In 2002, the SBC’s Council on Family Life reported that roughly 88 percent of evangelical children are leaving the church shortly after they graduate from high school. Dr. Frank Page, the denomination’s new president, says SBC churches need to counter that statistic by finding ways to make themselves more relatable, more pertinent and significant to students before they graduate.
“We’re seeing a societal trend where a large number of young people are opting out of the church,” Page notes. ”Estimates of 15 to 20 million people now in America have said they are Christians but they simply don’t want to be a part of the church,” he says.
Some blame the church “drop-out rate” among young people after they graduate on the secularist influence of America’s public schools. However, the SBC’s president observes, ”The sad thing is that we’re seeing that number of dropouts from church [among] those who went to public school and private school, and that’s an unfortunate trend.”

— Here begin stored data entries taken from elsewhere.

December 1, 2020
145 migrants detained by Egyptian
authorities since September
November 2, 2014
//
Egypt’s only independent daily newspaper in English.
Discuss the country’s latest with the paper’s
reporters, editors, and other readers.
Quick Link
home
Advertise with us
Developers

Although he admits he has no “hard numbers” to back up his contention that graduates from private Christian schools are leaving the church almost as rapidly as others, Page says he is referencing anecdotal information heard from this year’s Resolutions Committee at the recent SBC meeting in Greensboro, North Carolina. “It is a disturbing trend,” he asserts, “and part of it is that our churches have become one- or two-generation churches, and we’ve failed to learn how to reach out to this younger generation.”
The Southern Baptist leader says churches must find ways to connect with this young adult demographic—Generation X, the bridger generation, or “whatever you want to call it”—and must do a better job of discipling members of this group. A big part of the problem, he contends, “is that our churches simply are not relating to or seeming relevant to these students.”
Even though Christian students are under attack for their beliefs in many public schools today, Page believes those who are firmly grounded in their faith can have a “salt and light” influence on their peers and teachers. Nevertheless, the SBC president says his prayer is that more churches will begin offering Christian schools, both for families who can and for those who cannot afford such education.
So… how do parents and churches partner together to make sure we don’t lose nearly 90% of our next generation of church goers?